High Ethical Standards
The CFA Institute Code of Ethics and Standards of Professional Conduct, enforced through an active professional conduct program, require CFA® charterholders to:
- Place their clients’ interests ahead of their own
- Maintain independence and objectivity
- Act with integrity
- Maintain and improve their professional competence
- Disclose conflicts of interest and legal matters
Regulator and Educational Program Recognition
Regulatory bodies in many countries recognize the CFA® charter as a proxy for meeting certain licensing requirements, and numerous colleges and universities around the world have incorporated a majority of the CFA Program curriculum into their own finance courses.

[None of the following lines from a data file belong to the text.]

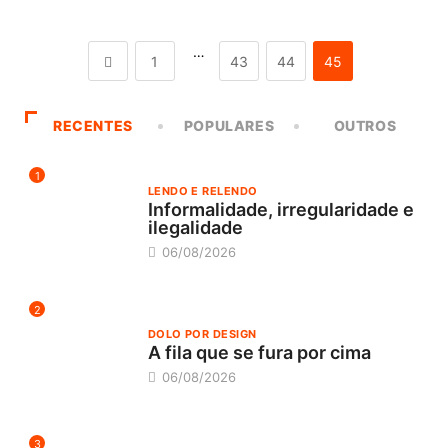
…
1
43
44
45
RECENTES
POPULARES
OUTROS
1
LENDO E RELENDO
Informalidade, irregularidade e
ilegalidade
06/08/2026
2
DOLO POR DESIGN
A fila que se fura por cima
06/08/2026
3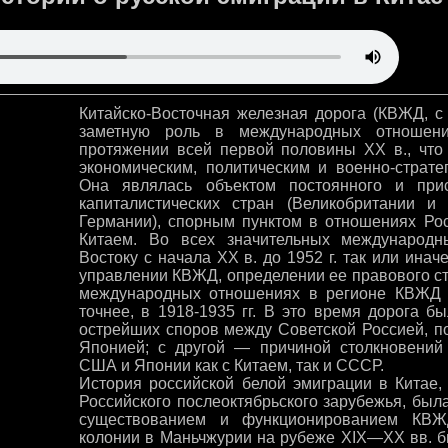
Китайско-Восточная железная дорога (КВЖД, с 
заметную роль в международных отношен
протяжении всей первой половины XX в., чт
экономическим, политическим и военно-страте
Она являлась объектом постоянного и при
капиталистических стран (Великобритании
Германии), спорным пунктом в отношениях Ро
Китаем. Во всех значительных международ
Востоку с начала XX в. до 1952 г. так или ина
управлении КВЖД, определении ее правового ст
международных отношениях в регионе КВЖД 
точнее, в 1918-1935 гг. В это время дорога б
острейших споров между Советской Россией, по
Японией; с другой — причиной столкновений 
США и Японии как с Китаем, так и СССР.
История российской белой эмиграции в Китае
Российского послеоктябрьского зарубежья, был
существованием и функционированием КВЖД
колонии в Маньчжурии на рубеже XIX—XX вв. 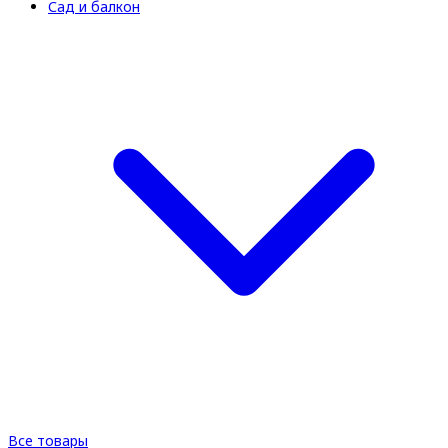
Сад и балкон
Все товары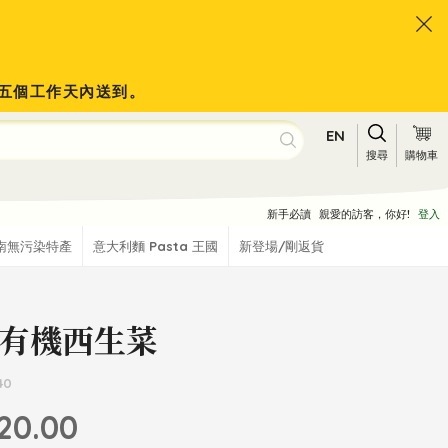
會於五個工作天內送到。
EN
搜尋
購物車
新手必讀
親愛的訪客，你好!
登入
南無污染特產
意大利麵 Pasta 王國
新登場/剛返貨
有機西生菜
40
20.00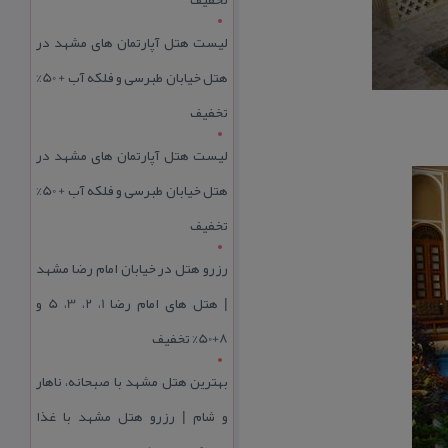
لیست هتل آپارتمان های مشهد در
هتل خیابان طبرسی و فلکه آب + 50%
تخفیف
لیست هتل آپارتمان های مشهد در
هتل خیابان طبرسی و فلکه آب + 50%
تخفیف
رزرو هتل در خیابان امام رضا مشهد
| هتل‌ های امام رضا 1، 2، 3، 5 و
8+50% تخفیف
بهترین هتل مشهد با صبحانه، ناهار
و شام | رزرو هتل مشهد با غذا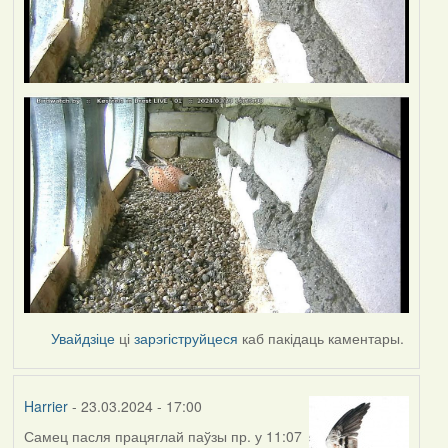
Увайдзіце
ці
зарэгіструйцеся
каб пакідаць каментары.
Harrier
- 23.03.2024 - 17:00
Самец пасля працяглай паўзы пр. у 11:07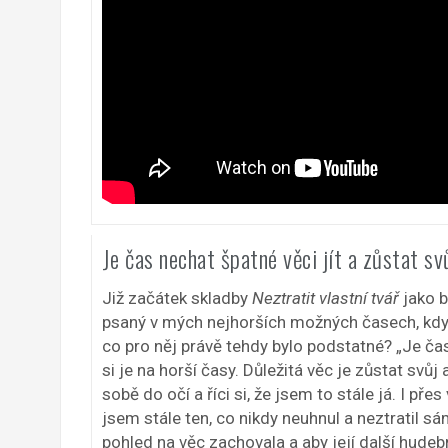
Je čas nechat špatné věci jít a zůstat sv
Již začátek skladby
Neztratit vlastní tvář
jako b
psaný v mých nejhorších možných časech, kdy
co pro něj právě tehdy bylo podstatné? „Je čas
si je na horší časy. Důležitá věc je zůstat svůj
sobě do očí a říci si, že jsem to stále já. I pře
jsem stále ten, co nikdy neuhnul a neztratil s
pohled na věc zachovala a aby její další hudeb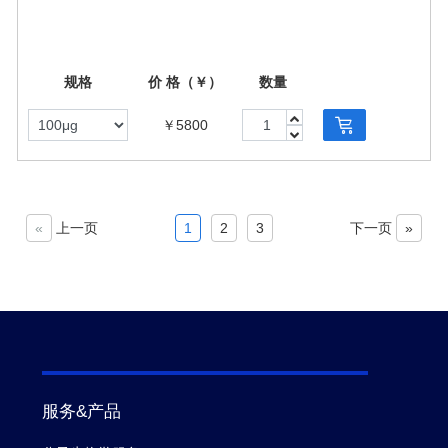
规格
价 格（￥）
数量
￥5800
«
上一页
1
2
3
下一页
»
服务&产品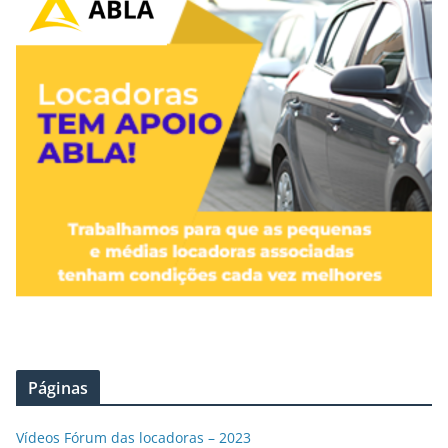
Páginas
Vídeos Fórum das locadoras – 2023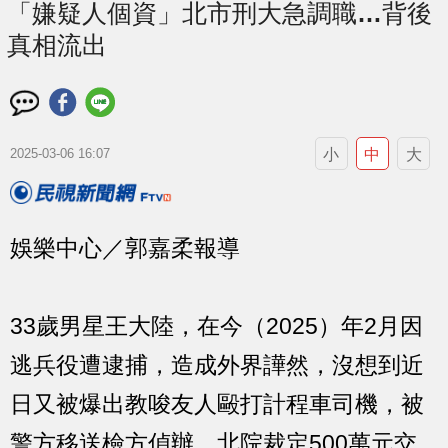
「嫌疑人個資」北市刑大急調職…背後
真相流出
小
中
大
2025-03-06 16:07
娛樂中心／郭嘉柔報導
33歲男星王大陸，在今（2025）年2月因
逃兵役遭逮捕，造成外界譁然，沒想到近
日又被爆出教唆友人毆打計程車司機，被
警方移送檢方偵辦，北院裁定500萬元交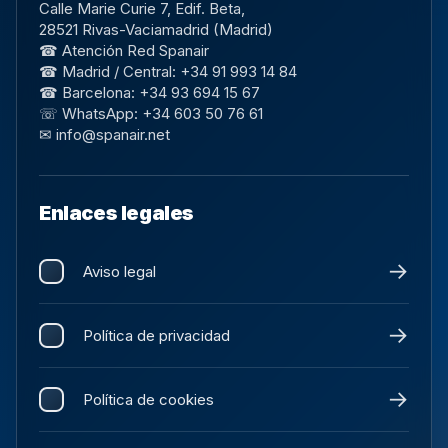
Calle Marie Curie 7, Edif. Beta,
28521 Rivas-Vaciamadrid (Madrid)
☎ Atención Red Spanair
☎ Madrid / Central: +34 91 993 14 84
☎ Barcelona: +34 93 694 15 67
☏ WhatsApp: +34 603 50 76 61
✉ info@spanair.net
Enlaces legales
Aviso legal
Política de privacidad
Política de cookies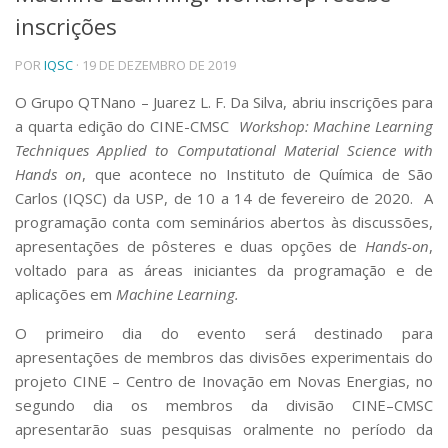
inscrições
Telefones e Mapas
Pessoas
POR
IQSC
· 19 DE DEZEMBRO DE 2019
Ensino
Graduação
O Grupo QTNano – Juarez L. F. Da Silva, abriu inscrições para
Pós-Graduação
a quarta edição do CINE-CMSC
Workshop: Machine Learning
Educação a distância
Techniques Applied to Computational Material Science with
Cursos de Extensão
Hands on
, que acontece no Instituto de Química de São
Pesquisa e Inovação
Carlos (IQSC) da USP, de 10 a 14 de fevereiro de 2020. A
programação conta com seminários abertos às discussões,
Linhas de Pesquisa
Centros, Núcleos e Projetos em Rede
apresentações de pôsteres e duas opções de
Hands-on
,
Pós-doutorado
voltado para as áreas iniciantes da programação e de
Iniciação Científica
aplicações em
Machine Learning.
Transferência de Tecnologia
Empresas Juniores
O primeiro dia do evento será destinado para
Extensão à Comunidade
apresentações de membros das divisões experimentais do
projeto CINE – Centro de Inovação em Novas Energias, no
Projetos, Programas e Cursos
segundo dia os membros da divisão CINE–CMSC
Artes, Cultura e Esportes
apresentarão suas pesquisas oralmente no período da
Museus e Espaços Interativos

Comprehensive and Current Knowledge
The CFA Program curriculum provides a comprehensive framework of knowledge for investment decision making and is firmly grounded in the knowledge and skills used every day in the investment profession. The three levels of the CFA Program test a proficiency with a wide range of fundamental and advanced investment topics, including ethical and professional standards, fixed-income and equity analysis, alternative and derivative investments, economics, financial reporting standards, portfolio management, and wealth planning. The CFA Program curriculum is updated every year by experts from around the world to ensure that candidates learn the most relevant and practical new tools, ideas, and investment and wealth management skills to reflect the dynamic and complex nature of the profession. To learn more about the CFA charter, visit www.cfainstitute.org.
What does the professional designation of CPA mean?
Certified Public Accountant (CPA)
CPAs are licensed and regulated by their state boards of accountancy. While state laws and regulations vary, the education, experience and testing requirements for licensure as a CPA generally include minimum college education (typically 150 credit hours with at least a baccalaureate degree and a concentration in accounting), minimum experience levels (most states require at least one year of experience providing services that involve the use of accounting, attest, compilation, management advisory, financial advisory, tax or consulting skills, all of which must be achieved under the supervision of or verification by a CPA), and successful passage of the Uniform CPA Examination. In order to maintain a CPA license, states generally require the completion of 40 hours of continuing professional education (CPE) each year (or 80 hours over a two-year period, or 120 hours over a three-year period).
Additionally, all American Institute of Certified Public Accountants (AICPA) members are required to follow a rigorous Code of Professional Conduct which requires that they act with integrity, objectivity, due care, competence, fully disclose any conflicts of interest (and obtain client consent if a conflict exists), maintain client confidentiality, disclose to the client any commission or referral fees, and serve the public interest when providing financial services. The vast majority of state boards of accountancy have adopted the AICPA’s Code of Professional Conduct within their state accountancy laws or have created their own.